Nach Art. 327a ZPO prüft das Rechtsmittel die im Lugano‑Übereinkommen vorgesehenen Verweigerungsgründe mit voller Kognition. Im Rahmen dieser Prüfung können neu vorgelegte Beweismittel (Noven) zugelassen und materiell geprüft werden; die in der Regel für Rechtsmittel geltende Beschränkung der Noven ist in diesem Verfahrenskontext nicht anwendbar (vgl. analoge Heranziehung von Art. 317 Abs. 1 ZPO).
“3 CPC) et est soumise à la Convention concernant la compétence judiciaire, la reconnaissance et l'exécution des décisions en matière civile et commerciale (Convention de Lugano, CL), entrée en vigueur le 1er janvier 2011 pour la Suisse et le 1er janvier 2010 pour la France (Union européenne).
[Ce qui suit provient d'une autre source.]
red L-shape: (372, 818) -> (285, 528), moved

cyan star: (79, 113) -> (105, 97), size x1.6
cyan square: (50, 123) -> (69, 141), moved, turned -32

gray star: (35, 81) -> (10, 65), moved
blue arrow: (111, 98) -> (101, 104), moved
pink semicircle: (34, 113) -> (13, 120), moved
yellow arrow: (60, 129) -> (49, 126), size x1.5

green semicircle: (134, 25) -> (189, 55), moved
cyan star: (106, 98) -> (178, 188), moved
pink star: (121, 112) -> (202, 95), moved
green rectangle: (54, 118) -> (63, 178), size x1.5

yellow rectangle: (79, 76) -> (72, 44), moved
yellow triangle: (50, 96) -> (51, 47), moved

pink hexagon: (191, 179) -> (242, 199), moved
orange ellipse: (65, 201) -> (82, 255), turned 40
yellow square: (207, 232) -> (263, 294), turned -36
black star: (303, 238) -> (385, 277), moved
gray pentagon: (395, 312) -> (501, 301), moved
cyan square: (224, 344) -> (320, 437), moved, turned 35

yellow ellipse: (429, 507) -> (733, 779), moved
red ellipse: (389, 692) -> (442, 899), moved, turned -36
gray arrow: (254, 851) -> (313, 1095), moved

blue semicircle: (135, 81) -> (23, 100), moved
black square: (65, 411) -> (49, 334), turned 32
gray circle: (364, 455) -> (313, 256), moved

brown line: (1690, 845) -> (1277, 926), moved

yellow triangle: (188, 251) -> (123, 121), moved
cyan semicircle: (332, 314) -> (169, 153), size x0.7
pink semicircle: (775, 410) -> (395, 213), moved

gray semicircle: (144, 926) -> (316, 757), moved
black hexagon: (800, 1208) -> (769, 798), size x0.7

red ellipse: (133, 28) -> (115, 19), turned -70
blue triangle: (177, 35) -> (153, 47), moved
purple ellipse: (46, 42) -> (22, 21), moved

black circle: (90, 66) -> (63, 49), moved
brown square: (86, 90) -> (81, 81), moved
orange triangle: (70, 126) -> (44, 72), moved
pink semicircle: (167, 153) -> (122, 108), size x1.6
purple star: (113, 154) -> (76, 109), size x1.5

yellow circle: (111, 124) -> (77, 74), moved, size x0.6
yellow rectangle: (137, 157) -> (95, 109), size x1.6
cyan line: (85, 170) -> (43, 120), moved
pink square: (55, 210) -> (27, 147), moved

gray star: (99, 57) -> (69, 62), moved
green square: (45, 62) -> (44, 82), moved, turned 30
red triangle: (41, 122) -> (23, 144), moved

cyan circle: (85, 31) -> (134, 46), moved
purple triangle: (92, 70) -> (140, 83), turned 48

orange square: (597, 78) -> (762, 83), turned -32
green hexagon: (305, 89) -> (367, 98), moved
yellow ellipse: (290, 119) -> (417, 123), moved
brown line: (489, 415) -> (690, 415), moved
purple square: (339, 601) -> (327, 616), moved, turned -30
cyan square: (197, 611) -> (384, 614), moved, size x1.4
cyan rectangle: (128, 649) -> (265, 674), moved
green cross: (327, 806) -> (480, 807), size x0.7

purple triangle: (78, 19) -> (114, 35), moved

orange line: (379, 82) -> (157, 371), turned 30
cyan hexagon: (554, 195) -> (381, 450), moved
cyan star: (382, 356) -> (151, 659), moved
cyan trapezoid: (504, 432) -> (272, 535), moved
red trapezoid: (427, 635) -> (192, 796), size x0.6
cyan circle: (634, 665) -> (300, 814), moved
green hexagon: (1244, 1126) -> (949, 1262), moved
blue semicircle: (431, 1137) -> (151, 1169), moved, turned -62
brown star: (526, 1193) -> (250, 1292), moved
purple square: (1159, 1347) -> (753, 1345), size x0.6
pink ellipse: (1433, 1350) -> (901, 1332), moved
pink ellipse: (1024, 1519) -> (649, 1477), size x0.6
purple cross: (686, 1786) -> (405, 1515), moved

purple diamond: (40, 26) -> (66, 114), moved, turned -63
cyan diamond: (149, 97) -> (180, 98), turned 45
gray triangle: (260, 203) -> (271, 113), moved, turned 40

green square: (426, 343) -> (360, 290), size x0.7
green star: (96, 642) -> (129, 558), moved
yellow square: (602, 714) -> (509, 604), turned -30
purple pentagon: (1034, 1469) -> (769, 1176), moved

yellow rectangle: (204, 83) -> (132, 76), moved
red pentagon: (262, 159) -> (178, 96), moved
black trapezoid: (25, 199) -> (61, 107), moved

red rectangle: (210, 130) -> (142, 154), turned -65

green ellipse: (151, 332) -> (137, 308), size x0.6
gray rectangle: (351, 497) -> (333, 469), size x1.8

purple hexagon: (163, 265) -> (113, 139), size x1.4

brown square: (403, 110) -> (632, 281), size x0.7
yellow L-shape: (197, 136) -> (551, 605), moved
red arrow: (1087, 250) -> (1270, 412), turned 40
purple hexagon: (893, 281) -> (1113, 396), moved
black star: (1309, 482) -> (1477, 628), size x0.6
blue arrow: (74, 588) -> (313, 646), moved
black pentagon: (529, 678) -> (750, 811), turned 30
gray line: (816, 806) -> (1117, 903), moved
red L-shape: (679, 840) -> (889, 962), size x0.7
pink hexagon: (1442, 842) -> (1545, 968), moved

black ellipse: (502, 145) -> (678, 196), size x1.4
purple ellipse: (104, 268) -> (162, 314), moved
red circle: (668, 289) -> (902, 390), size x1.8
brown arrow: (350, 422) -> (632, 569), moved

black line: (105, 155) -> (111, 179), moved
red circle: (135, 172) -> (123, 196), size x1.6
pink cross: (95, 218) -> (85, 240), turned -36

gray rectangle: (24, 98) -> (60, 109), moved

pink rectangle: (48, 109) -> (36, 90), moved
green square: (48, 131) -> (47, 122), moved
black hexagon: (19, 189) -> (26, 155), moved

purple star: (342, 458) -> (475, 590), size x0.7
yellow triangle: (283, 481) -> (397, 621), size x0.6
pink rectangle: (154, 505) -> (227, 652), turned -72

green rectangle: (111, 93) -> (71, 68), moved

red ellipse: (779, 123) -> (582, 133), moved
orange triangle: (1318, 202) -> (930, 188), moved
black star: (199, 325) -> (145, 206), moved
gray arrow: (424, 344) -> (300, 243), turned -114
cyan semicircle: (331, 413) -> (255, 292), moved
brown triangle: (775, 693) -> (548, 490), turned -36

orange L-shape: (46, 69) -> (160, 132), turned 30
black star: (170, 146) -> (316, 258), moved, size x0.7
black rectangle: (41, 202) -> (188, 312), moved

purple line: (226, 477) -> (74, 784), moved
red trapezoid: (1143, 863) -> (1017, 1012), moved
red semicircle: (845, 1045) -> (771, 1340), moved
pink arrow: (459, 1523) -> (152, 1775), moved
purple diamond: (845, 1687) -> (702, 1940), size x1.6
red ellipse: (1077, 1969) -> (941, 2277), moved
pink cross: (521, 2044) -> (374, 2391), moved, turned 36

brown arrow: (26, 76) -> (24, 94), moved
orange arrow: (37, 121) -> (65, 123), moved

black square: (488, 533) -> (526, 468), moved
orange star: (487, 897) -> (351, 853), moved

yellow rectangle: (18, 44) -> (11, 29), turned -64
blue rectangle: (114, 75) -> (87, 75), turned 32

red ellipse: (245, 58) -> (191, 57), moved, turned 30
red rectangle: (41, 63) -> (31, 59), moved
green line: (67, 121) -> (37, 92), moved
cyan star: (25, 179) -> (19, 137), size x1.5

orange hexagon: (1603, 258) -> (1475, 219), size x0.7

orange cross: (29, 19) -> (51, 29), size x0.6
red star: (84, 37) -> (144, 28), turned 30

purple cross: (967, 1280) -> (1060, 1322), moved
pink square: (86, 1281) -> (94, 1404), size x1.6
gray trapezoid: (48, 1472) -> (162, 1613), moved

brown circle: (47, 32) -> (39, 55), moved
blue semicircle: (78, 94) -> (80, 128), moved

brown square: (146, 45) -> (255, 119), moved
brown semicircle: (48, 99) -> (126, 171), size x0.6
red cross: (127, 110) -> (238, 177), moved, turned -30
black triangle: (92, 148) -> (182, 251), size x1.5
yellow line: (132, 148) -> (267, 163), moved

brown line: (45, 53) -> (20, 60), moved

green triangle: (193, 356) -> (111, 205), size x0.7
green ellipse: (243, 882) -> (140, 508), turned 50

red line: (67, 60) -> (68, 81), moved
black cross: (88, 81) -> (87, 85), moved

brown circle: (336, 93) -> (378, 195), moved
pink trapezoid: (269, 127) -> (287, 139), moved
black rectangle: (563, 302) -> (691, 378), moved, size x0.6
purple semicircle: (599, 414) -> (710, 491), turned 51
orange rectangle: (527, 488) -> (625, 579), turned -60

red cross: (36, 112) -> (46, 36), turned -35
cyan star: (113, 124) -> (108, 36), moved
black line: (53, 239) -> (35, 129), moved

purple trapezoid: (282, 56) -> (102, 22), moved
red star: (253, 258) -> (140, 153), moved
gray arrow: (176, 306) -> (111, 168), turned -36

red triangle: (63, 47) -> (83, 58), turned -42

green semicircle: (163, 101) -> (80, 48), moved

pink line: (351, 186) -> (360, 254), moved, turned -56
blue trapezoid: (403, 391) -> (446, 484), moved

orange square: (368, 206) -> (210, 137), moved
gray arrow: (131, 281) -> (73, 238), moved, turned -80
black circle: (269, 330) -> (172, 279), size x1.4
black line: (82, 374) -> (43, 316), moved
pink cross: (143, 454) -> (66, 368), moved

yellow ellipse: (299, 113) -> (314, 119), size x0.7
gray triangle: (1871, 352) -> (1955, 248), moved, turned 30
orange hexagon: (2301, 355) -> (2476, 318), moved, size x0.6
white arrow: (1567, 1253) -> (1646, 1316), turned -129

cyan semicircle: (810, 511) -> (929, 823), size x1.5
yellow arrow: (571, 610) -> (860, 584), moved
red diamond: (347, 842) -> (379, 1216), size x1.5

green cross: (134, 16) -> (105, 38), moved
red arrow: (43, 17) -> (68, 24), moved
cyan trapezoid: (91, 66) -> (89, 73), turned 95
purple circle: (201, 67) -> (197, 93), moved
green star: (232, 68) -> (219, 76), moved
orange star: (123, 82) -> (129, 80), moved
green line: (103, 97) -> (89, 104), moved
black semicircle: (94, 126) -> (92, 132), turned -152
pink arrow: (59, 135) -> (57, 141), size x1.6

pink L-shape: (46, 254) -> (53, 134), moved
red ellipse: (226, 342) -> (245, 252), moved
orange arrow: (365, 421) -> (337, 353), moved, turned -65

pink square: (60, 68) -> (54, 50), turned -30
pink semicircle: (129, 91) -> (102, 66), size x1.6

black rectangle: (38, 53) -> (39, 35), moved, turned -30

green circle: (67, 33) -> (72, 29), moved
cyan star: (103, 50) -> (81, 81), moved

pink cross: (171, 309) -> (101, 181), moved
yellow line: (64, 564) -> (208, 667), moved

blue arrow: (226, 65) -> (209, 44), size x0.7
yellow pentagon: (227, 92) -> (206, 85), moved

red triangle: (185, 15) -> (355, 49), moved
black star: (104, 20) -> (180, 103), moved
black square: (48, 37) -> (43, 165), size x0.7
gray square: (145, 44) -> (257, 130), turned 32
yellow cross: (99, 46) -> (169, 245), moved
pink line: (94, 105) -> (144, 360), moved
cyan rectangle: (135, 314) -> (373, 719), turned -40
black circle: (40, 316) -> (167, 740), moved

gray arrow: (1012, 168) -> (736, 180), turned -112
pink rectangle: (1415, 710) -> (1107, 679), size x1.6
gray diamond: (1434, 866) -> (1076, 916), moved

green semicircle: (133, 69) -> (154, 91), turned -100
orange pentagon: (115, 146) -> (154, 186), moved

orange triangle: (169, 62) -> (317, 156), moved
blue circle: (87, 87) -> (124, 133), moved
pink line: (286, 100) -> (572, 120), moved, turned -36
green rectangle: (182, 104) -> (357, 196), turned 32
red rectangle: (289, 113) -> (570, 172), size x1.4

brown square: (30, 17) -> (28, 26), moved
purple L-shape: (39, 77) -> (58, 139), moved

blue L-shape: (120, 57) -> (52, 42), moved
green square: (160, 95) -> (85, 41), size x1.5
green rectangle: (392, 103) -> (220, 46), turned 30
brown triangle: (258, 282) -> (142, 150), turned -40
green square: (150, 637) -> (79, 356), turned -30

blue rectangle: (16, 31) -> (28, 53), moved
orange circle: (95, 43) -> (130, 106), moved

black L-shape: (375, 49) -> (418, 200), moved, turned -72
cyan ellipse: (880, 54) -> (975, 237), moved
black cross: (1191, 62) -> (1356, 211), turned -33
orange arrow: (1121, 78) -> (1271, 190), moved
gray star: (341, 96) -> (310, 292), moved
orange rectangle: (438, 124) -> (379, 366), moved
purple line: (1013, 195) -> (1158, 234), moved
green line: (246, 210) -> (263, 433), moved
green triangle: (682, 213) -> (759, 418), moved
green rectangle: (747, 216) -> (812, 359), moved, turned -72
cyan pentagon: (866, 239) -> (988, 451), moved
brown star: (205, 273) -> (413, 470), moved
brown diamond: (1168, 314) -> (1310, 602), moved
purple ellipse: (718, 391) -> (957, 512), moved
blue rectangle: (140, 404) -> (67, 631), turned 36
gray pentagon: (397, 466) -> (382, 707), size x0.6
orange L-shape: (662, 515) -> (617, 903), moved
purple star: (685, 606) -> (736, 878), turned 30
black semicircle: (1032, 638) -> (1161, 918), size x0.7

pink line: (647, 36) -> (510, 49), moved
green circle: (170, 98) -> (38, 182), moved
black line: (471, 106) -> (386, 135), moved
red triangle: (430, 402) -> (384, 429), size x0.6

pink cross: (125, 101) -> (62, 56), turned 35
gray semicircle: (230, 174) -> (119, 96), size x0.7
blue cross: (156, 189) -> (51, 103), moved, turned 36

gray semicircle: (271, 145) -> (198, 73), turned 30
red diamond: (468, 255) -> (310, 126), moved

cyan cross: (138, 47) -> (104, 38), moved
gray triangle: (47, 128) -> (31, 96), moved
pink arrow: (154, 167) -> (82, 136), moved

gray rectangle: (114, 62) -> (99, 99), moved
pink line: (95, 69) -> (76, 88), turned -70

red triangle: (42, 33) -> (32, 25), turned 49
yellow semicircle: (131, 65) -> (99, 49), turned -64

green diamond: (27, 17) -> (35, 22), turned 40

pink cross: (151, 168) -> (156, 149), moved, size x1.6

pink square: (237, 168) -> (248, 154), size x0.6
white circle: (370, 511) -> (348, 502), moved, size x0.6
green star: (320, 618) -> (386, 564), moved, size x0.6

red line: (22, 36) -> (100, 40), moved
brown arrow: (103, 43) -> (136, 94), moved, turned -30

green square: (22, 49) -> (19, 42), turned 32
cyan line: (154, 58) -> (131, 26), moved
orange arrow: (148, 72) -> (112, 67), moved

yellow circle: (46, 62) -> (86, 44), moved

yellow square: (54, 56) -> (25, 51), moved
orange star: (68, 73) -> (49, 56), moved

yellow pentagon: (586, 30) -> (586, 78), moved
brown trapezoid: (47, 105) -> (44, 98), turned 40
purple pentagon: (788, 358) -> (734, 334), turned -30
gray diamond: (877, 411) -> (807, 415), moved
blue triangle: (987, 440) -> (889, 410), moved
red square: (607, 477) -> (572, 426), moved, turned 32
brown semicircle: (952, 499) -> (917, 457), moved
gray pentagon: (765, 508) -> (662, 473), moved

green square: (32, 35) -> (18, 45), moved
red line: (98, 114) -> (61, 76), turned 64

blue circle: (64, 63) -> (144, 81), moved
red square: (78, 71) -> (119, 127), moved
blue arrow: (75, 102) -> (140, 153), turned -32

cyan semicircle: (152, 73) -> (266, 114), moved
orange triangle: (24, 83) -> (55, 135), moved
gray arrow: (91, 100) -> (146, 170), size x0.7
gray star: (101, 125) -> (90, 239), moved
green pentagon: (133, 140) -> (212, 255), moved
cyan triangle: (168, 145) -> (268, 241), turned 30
La loi prévoit une procédure spécifique de recours mettant en œuvre la Convention (art. 327a CPC). Le délai de recours contre la déclaration constatant la force exécutoire est d'un mois à compter de sa signification (art. 327a al. 3 CPC et art. 43 al. 5 CL). 1.2 Le recours, écrit et motivé (art. 130, 131, 321 al. 1 CPC), adressé à la Cour dans le délai précité, est donc recevable. 2. L'intimée a produit une pièce nouvelle, soit un avis de droit du 4 janvier 2023 de Me D______. 2.1 2.1.1 En vertu de l'art. 326 CPC, les conclusions, allégations de faits et les preuves nouvelles sont irrecevables (al. 1), les dispositions spéciales de la loi étant réservées (al. 2). Lorsque le recours est dirigé contre une décision du tribunal de l'exécution au sens des art. 38 à 52 CL, le tribunal examine avec un plein pouvoir de cognition les motifs de refus prévus par la Convention (art. 327a CPC). Dans le système de la Convention de Lugano, la décision constatant le caractère exécutoire est rendue en première instance sans que le débiteur ne soit entendu (art. 41 CL), ce qui explique que l'instance de recours devant laquelle il peut faire valoir pour la première fois son point de vue dispose d'un pouvoir de cognition complet, en dérogation au régime qui prévaut habituellement pour une voie de recours extraordinaire. Dans ce cadre, l'instance de recours pourra examiner les faits sans restriction. A ce titre, la limitation normalement applicable au recours s'agissant des nova ne s'applique pas dans le cadre de l'art. 327a CPC (Jeandin, Commentaire romand, Code de procédure civile, 2ème éd., 2019, n. 5 et 6 ad art. 327a CPC). L'admission de nova dans la procédure selon l'art. 327a CPC ne peut pas se fonder sur l'art. 229 CPC (cf. ATF 138 III 625 consid. 2.2), mais bien sur l'art. 317 al. 1 CPC appliqué par analogie, d'autant plus que tel qu'il est aménagé, le recours selon l'art.”